Kim Hayden of Hoosick Falls CSD spent her summer working on molecular genetics at the NYS Department of Health.

Summer 2017 marked the fourth year in which local teachers spent their summer placed in local businesses to engage in meaningful workplace learning experiences. The Questar III STEM Research Institute allows teachers to connect classroom learning with real-world applications while helping students understand how what they learn in the classroom applies in the real world.

This year, the Wadsworth Center, Centrotherm Ecosystems, Rensselaer Polytechnic Institute, Dumbstruck, Tech Valley Center of Gravity, Digifabshop, IBM and UAlbany’s School of Public Health all hosted at least one teacher, offering hands-on opportunities to engage in productive and memorable authentic learning opportunities.

The teachers spent four days a week for six weeks working on-site, collaborating with employees, researching various topics related to the work and learning how what they teach their students relates to actual workplace practice.

Digifabshop in Hudson hosted Rensselaer City School District Technology teacher Ed Bryden. They say by educating teachers on how their business works, they are laying the groundwork for students to be able to be successful in a career there.

“We understand a teachers’ job is to set their students up for success, and when someone comes in the door on their first day we really want them to know the basics. That’s what Ed was able to do was get familiar with those things that are specific to our business,” said Digifabshop Brand and Culture Strategist Anthony Huff.

Kris Navratil, Technology teacher at Maple Hill Middle School says this program is perfect for teachers.

“It keeps me up to date, it keeps me doing what I’m passionate about it and then the students benefit from it.”

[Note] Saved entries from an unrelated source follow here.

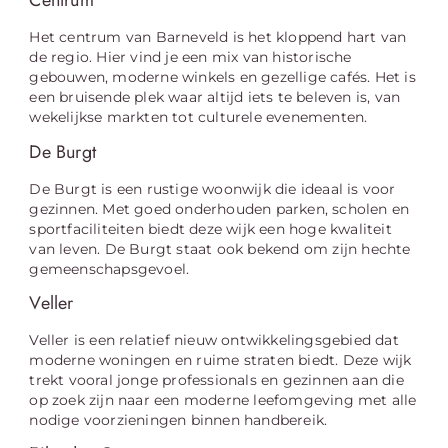
Centrum
Het centrum van Barneveld is het kloppend hart van
de regio. Hier vind je een mix van historische
gebouwen, moderne winkels en gezellige cafés. Het is
een bruisende plek waar altijd iets te beleven is, van
wekelijkse markten tot culturele evenementen.
De Burgt
De Burgt is een rustige woonwijk die ideaal is voor
gezinnen. Met goed onderhouden parken, scholen en
sportfaciliteiten biedt deze wijk een hoge kwaliteit
van leven. De Burgt staat ook bekend om zijn hechte
gemeenschapsgevoel.
Veller
Veller is een relatief nieuw ontwikkelingsgebied dat
moderne woningen en ruime straten biedt. Deze wijk
trekt vooral jonge professionals en gezinnen aan die
op zoek zijn naar een moderne leefomgeving met alle
nodige voorzieningen binnen handbereik.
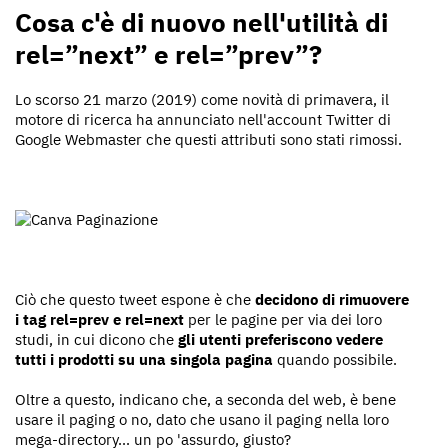
Cosa c'è di nuovo nell'utilità di
rel=”next” e rel=”prev”?
Lo scorso 21 marzo (2019) come novità di primavera, il
motore di ricerca ha annunciato nell'account Twitter di
Google Webmaster che questi attributi sono stati rimossi.
Ciò che questo tweet espone è che
decidono di rimuovere
i tag rel=prev e rel=next
per le pagine per via dei loro
studi, in cui dicono che
gli utenti preferiscono vedere
tutti i prodotti su una singola pagina
quando possibile.
Oltre a questo, indicano che, a seconda del web, è bene
usare il paging o no, dato che usano il paging nella loro
mega-directory... un po 'assurdo, giusto?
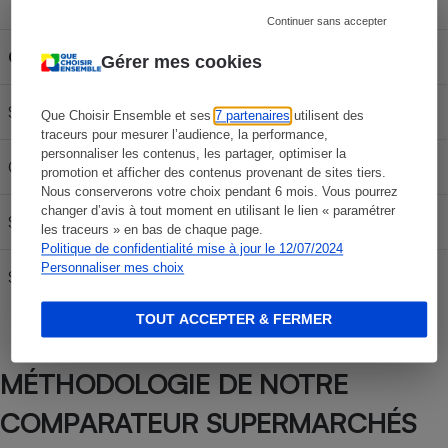
Capacité du réservoir
Continuer sans accepter
Carburant
30L
50L
70L
Gérer mes cookies
SP 95-E10
57,60 €
96,00 €
134,40 €
Que Choisir Ensemble et ses
7 partenaires
utilisent des
traceurs pour mesurer l’audience, la performance,
personnaliser les contenus, les partager, optimiser la
Gazole
64,11 €
106,85 €
149,59 €
promotion et afficher des contenus provenant de sites tiers.
Nous conserverons votre choix pendant 6 mois. Vous pourrez
changer d’avis à tout moment en utilisant le lien « paramétrer
SP95
59,97 €
99,95 €
139,93 €
les traceurs » en bas de chaque page.
Politique de confidentialité mise à jour le 12/07/2024
Personnaliser mes choix
SP 98
60,60 €
101,00 €
141,40 €
TOUT ACCEPTER & FERMER
MÉTHODOLOGIE DE NOTRE
COMPARATEUR SUPERMARCHÉS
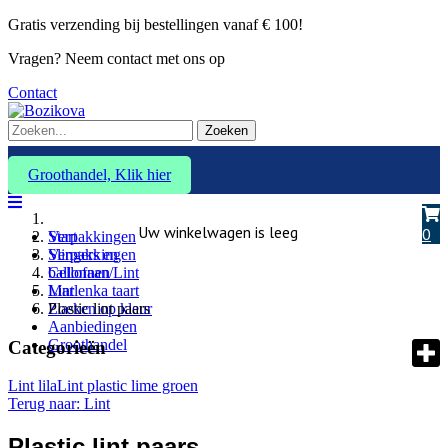
Gratis verzending bij bestellingen vanaf € 100!
Vragen? Neem contact met ons op
Contact
Zoeken
Groothandel, Klik hier
Uw winkelwagen is leeg
0
Verpakkingen
Start
Slingers en
Verpakkingen
ballonnen
Cellofaan/Lint
Marlenka taart
Lint
Zoeken op kleur
Plastic lint paars
Aanbiedingen
Groothandel
Categorieën
Lint lila
Lint plastic lime groen
Terug naar: Lint
Plastic lint paars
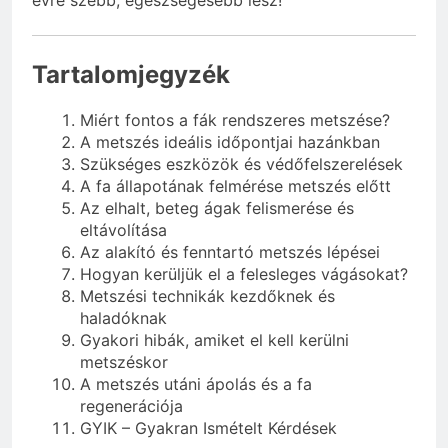
évre szebb, egészségesebb lesz!
Tartalomjegyzék
Miért fontos a fák rendszeres metszése?
A metszés ideális időpontjai hazánkban
Szükséges eszközök és védőfelszerelések
A fa állapotának felmérése metszés előtt
Az elhalt, beteg ágak felismerése és
eltávolítása
Az alakító és fenntartó metszés lépései
Hogyan kerüljük el a felesleges vágásokat?
Metszési technikák kezdőknek és
haladóknak
Gyakori hibák, amiket el kell kerülni
metszéskor
A metszés utáni ápolás és a fa
regenerációja
GYIK – Gyakran Ismételt Kérdések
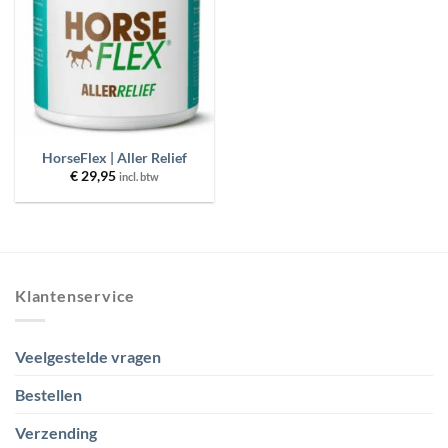
HorseFlex | Aller Relief
€
29,95
incl. btw
Klantenservice
Veelgestelde vragen
Bestellen
Verzending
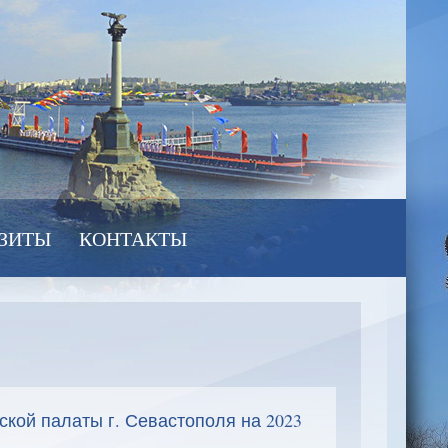
ЗИТЫ
КОНТАКТЫ
кой палаты г. Севастополя на 2023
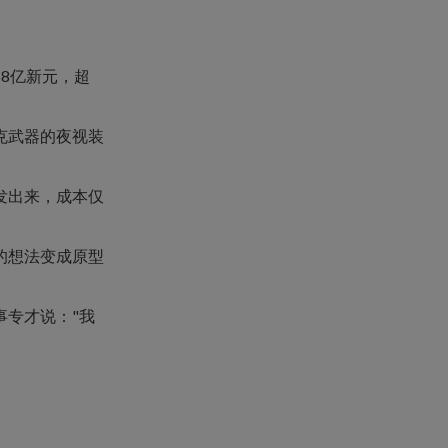
58亿新元，超
克武器的夜视装
发出来，成本仅
的想法变成原型
事专才说："我
。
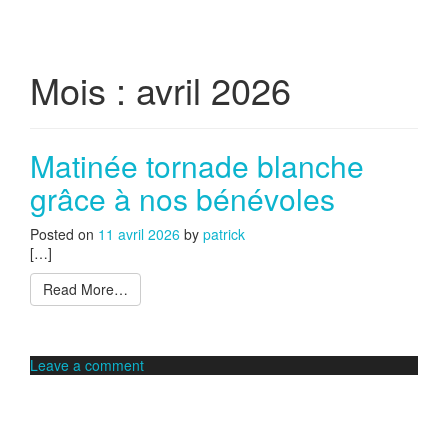
Mois :
avril 2026
Matinée tornade blanche
grâce à nos bénévoles
Posted on
11 avril 2026
by
patrick
[…]
Read More…
Leave a comment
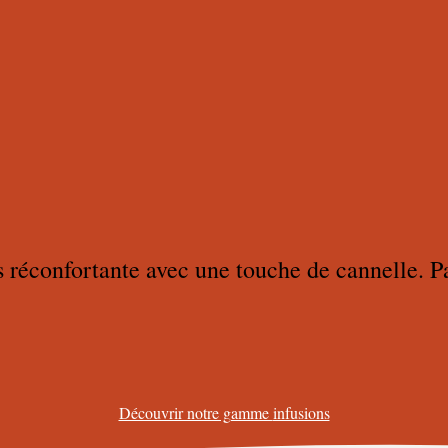
 réconfortante avec une touche de cannelle. Pa
Découvrir notre gamme
infusions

Averill Park teacher Darlene Kehn Hunter works in a lab at Rensselaer Polytechnic Institute

Averill Park High School Earth Science teacher Darlene Kehn Hunter says while the program has pushed her outside her comfort zone, it reflects why she became a teacher.

“I just love learning. It was my eighth year teaching and I just wanted a rejuvenation and that was really the driving force for me signing up for the program.”

Teachers spend the remaining day each week meeting with other teachers, collaborating on curriculum development based on their work and on presentations by guest speakers from STEM-related industries like IBM, Plug Power, CS Arch, Albany Medical Center and the Center for Internet Security. This combination helps teachers bring their experiences in the workplace back to their classroom – ultimately benefiting their students.

Tom Guile (Coxsackie-Athens CSD) worked with a design thinking group at IBM.

In addition to these businesses, programmatic financial support was provided by Regeneron Pharmaceuticals, the New York State Workforce Development Institute, the Center for Economic Growth, the Chief Executives Network and IBM.

Questar III would like to thank these businesses as well as The McCarthy Foundation for funding teachers’ participation in this program. Teachers participating in the program also receive $6,000 – a stipend of $5,000 and $1,000 to be used toward purchasing materials or equipment for their classrooms. This helps enhance student learning and outcomes by providing a classroom environment similar to the current professional environment in a given field.